──────── Data for this exercise

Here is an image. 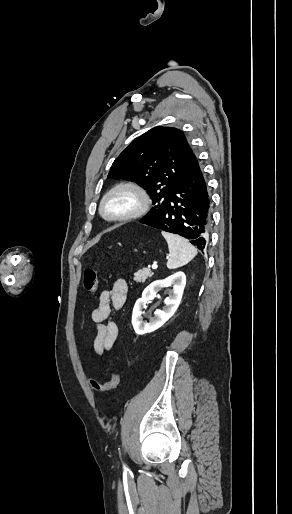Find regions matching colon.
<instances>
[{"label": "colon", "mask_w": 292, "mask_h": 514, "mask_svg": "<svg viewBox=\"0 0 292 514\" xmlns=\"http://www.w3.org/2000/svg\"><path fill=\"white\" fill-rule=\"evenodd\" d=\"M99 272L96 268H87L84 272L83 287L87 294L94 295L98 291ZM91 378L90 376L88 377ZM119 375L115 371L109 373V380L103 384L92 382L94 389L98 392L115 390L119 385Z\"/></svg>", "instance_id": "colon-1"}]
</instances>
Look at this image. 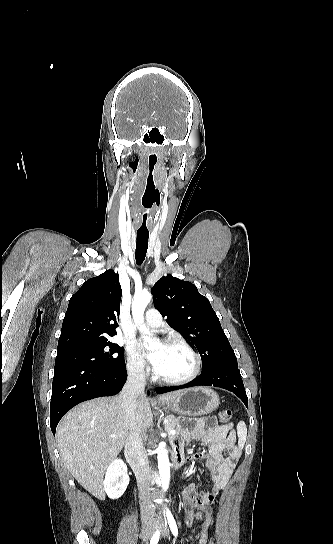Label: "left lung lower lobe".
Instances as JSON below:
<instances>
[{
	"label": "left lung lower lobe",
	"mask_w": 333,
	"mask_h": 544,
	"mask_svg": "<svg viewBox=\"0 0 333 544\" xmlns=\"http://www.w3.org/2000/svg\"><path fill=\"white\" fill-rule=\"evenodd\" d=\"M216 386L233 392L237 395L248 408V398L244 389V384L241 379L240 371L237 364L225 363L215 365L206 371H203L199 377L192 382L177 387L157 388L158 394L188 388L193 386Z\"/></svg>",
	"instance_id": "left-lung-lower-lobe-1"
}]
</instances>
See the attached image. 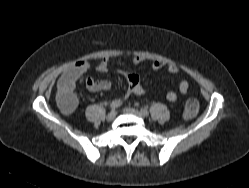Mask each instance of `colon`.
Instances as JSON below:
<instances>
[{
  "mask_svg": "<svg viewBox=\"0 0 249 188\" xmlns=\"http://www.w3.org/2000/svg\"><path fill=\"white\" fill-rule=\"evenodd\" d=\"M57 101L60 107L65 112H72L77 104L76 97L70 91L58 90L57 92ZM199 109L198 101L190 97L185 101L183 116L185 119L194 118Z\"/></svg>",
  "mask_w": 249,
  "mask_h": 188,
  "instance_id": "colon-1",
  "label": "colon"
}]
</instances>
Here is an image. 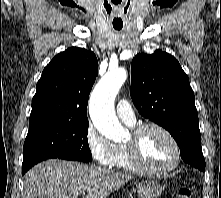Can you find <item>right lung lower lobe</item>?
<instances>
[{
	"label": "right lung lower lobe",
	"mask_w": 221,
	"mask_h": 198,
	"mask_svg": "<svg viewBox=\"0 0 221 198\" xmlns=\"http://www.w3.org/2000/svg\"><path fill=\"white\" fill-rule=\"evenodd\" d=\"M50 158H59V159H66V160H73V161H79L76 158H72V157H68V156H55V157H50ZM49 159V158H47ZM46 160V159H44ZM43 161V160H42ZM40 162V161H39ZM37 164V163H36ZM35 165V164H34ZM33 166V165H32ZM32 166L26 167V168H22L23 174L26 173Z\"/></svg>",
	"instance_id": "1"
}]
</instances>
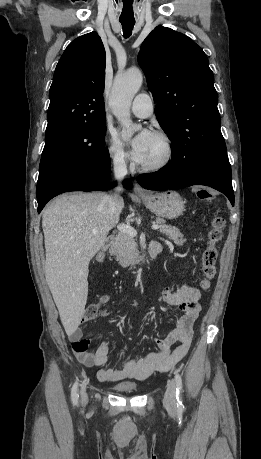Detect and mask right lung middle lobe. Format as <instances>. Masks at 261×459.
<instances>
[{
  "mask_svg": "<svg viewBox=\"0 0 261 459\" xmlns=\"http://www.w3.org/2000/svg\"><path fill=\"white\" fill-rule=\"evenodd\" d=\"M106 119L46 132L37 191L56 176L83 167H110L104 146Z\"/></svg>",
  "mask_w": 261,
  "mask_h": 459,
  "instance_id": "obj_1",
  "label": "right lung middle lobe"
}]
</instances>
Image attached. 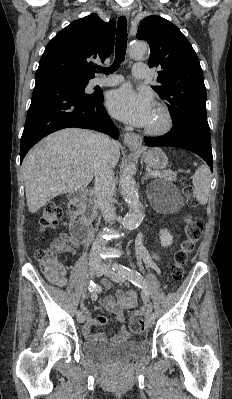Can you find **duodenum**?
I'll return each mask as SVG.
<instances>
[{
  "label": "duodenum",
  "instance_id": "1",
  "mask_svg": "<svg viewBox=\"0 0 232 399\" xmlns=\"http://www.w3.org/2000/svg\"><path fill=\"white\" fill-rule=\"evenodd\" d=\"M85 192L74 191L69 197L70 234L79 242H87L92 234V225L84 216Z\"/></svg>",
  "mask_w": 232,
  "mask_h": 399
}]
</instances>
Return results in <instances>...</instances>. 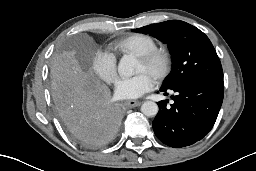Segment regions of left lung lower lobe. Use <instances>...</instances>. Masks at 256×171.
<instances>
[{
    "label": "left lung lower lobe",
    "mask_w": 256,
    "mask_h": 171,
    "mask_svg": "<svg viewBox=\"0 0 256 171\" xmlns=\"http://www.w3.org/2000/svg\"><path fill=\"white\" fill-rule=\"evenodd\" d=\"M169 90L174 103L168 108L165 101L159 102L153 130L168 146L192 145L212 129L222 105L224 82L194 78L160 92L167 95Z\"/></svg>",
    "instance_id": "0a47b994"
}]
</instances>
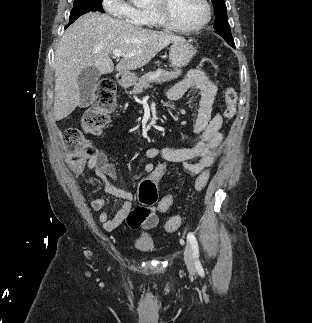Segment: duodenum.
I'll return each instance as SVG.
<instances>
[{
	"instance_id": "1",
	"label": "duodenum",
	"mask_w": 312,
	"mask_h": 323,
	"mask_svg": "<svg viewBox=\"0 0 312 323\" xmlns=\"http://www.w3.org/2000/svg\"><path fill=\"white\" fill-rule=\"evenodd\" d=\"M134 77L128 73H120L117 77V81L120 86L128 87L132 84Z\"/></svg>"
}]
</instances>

────────────────
──────── Data for this exercise

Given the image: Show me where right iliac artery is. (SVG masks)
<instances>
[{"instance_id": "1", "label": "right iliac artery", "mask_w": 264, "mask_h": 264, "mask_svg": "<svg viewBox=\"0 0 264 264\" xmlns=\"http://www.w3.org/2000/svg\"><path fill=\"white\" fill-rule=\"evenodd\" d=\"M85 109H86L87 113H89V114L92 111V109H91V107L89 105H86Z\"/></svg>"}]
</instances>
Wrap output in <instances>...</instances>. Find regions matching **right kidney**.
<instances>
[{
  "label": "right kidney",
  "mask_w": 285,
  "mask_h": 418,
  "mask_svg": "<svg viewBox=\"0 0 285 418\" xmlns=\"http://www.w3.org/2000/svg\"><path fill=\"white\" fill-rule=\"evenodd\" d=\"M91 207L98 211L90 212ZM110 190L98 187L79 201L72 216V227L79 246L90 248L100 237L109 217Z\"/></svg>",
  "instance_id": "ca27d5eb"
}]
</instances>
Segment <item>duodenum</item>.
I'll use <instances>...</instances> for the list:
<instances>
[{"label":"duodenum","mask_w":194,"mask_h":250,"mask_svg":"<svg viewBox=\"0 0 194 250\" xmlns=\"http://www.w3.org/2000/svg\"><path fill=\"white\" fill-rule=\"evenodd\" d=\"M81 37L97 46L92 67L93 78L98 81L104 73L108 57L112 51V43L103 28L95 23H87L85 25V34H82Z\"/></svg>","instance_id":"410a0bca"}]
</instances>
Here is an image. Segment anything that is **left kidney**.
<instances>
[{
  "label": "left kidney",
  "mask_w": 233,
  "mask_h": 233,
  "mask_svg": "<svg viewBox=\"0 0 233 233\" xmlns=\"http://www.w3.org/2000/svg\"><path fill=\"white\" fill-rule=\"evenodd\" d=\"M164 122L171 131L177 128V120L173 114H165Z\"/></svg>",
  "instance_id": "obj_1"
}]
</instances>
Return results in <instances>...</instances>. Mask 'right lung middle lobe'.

────────────────

## Required action
In the data above, which lines lie between the line with "Here is an image. Segment" and the line with "Return results in <instances>...</instances>. Mask", inclusive? Print those lines exactly and nothing else.

## Response to this task
Here is an image. Segment anything that is **left kidney**.
<instances>
[{
  "label": "left kidney",
  "mask_w": 233,
  "mask_h": 233,
  "mask_svg": "<svg viewBox=\"0 0 233 233\" xmlns=\"http://www.w3.org/2000/svg\"><path fill=\"white\" fill-rule=\"evenodd\" d=\"M164 122L171 131L177 128V120L173 114H165Z\"/></svg>",
  "instance_id": "obj_1"
}]
</instances>
Return results in <instances>...</instances>. Mask 'right lung middle lobe'.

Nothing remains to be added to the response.